HECM FAQ
Reference

What the Heck is a HECM?

What is a HECM Reverse Mortgage?

A HECM (Home Equity Conversion Mortgage)  reverse mortgage is a loan that enables homeowners and homebuyers age 62* and older, to convert some of their home equity into cash, installment payments, or a line of credit. Some loans also let homeowners finance a new home purchase. With a reverse mortgage, you make no monthly mortgage payments. You continue to live in and own your home as long as you uphold the terms of the loan.

Unlike a traditional home equity loan or Home Equity Line of Credit (HELOC), you don’t have to repay a reverse mortgage until the home is sold or the last surviving borrower (or a non-borrowing spouse who meets certain requirements) no longer lives in the home. The homeowners must maintain the condition of the home and stay current with other property costs, including but not limited to taxes and hazard insurance, or else the loan will be called due.

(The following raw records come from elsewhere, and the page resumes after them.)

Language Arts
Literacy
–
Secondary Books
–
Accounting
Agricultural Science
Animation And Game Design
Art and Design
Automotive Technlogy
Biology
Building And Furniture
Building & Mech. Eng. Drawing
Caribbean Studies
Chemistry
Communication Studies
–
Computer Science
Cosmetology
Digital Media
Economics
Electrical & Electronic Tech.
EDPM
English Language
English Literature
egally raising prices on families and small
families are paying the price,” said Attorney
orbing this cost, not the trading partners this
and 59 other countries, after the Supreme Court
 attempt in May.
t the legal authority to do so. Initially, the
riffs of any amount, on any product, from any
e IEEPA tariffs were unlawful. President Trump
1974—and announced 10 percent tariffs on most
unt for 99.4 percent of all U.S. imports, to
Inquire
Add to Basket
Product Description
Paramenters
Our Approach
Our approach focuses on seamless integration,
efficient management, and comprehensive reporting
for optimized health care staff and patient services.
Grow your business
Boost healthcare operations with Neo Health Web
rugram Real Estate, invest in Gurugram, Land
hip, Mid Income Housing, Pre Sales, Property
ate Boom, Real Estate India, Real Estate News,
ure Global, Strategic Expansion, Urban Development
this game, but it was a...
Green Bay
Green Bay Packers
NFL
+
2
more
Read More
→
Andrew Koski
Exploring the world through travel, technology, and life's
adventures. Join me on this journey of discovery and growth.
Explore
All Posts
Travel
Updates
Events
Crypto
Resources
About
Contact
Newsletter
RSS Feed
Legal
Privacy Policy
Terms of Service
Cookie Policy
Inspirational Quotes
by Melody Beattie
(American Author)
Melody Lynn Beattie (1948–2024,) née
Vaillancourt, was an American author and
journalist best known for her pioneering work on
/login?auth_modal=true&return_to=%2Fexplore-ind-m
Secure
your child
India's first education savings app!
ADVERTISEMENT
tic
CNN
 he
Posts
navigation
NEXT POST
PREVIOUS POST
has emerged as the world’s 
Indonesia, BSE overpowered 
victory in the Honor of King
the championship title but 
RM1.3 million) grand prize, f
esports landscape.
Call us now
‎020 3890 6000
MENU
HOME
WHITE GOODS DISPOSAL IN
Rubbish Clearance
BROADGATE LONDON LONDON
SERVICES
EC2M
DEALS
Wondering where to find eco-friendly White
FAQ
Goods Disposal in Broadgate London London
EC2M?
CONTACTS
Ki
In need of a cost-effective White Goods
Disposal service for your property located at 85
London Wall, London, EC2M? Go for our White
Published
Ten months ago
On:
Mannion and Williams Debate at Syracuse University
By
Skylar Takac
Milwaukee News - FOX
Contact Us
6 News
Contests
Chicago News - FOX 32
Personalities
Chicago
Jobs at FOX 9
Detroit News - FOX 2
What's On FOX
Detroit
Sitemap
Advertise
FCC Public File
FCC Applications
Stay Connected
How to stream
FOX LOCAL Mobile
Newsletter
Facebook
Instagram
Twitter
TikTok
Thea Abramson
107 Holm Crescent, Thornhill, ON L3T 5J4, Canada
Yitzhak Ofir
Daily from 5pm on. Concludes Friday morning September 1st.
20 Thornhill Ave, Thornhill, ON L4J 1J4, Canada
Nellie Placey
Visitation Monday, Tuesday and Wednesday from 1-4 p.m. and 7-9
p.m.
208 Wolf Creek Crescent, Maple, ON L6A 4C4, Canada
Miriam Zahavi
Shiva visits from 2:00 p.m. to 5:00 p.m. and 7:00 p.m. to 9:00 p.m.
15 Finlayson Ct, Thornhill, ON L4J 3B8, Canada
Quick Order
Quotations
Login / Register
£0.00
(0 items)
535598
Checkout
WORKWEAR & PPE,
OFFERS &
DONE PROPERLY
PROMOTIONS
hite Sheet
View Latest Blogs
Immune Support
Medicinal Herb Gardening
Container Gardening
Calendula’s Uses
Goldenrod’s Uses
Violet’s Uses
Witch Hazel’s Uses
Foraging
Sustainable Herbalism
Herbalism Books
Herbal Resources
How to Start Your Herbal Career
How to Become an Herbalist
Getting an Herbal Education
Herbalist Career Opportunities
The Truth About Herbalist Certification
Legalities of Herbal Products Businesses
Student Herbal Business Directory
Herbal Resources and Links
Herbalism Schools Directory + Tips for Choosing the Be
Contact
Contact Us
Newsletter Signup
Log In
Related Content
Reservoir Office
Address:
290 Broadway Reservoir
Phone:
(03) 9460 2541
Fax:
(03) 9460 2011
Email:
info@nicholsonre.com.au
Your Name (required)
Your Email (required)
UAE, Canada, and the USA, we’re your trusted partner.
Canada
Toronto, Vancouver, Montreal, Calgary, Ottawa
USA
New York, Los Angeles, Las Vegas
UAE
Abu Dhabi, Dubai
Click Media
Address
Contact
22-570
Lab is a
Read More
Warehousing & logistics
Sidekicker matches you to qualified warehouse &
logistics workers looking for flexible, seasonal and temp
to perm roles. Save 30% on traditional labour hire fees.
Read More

*The age minimum is different for proprietary loans unless you reside in a state that maintains the minimum at age 62.

How does a HECM work?

  • The amount of loan proceeds is determined by the age of the borrower and appraised value of the home.
  • A financial assessment determines your long-term ability to pay taxes and insurance.
  • Undergo required counseling from a HUD-approved agency to answer questions.
  • Loan proceeds pay off your current mortgage.
  • Cash can be a lump sum, and you can get the remainder as installment payments or a line of credit. The unused portion grows every month, providing a significant cushion for the future (as long as the loan has not matured or a default has not occurred).
  • Don’t forget to continue to pay your property charges, such as taxes and insurance and any homeowners association fees.
  • With room in your budget after eliminating monthly mortgage payments and more cash in hand (or a growing line of credit), create the retirement you always wanted.

Am I eligible for a HECM?

To be eligible for a HECM reverse mortgage, you must meet the following criteria:

  • You must be age 62 or older.
  • The home must be the borrowers’ principal residence.
  • The home must meet Federal Housing Authority (FHA) minimum property standards and flood requirements.
  • The home must be one of the following property types: single-family home; a two-to-four-unit home with one unit occupied by the borrower; or a HUD-approved condominium. With new construction, you must have a Certificate of Occupancy or equivalent before you apply.
  • You must have sufficient home equity. A Reverse Mortgage Specialist from Finance of America Reverse LLC (FAR) can tell you if you have enough home equity to qualify.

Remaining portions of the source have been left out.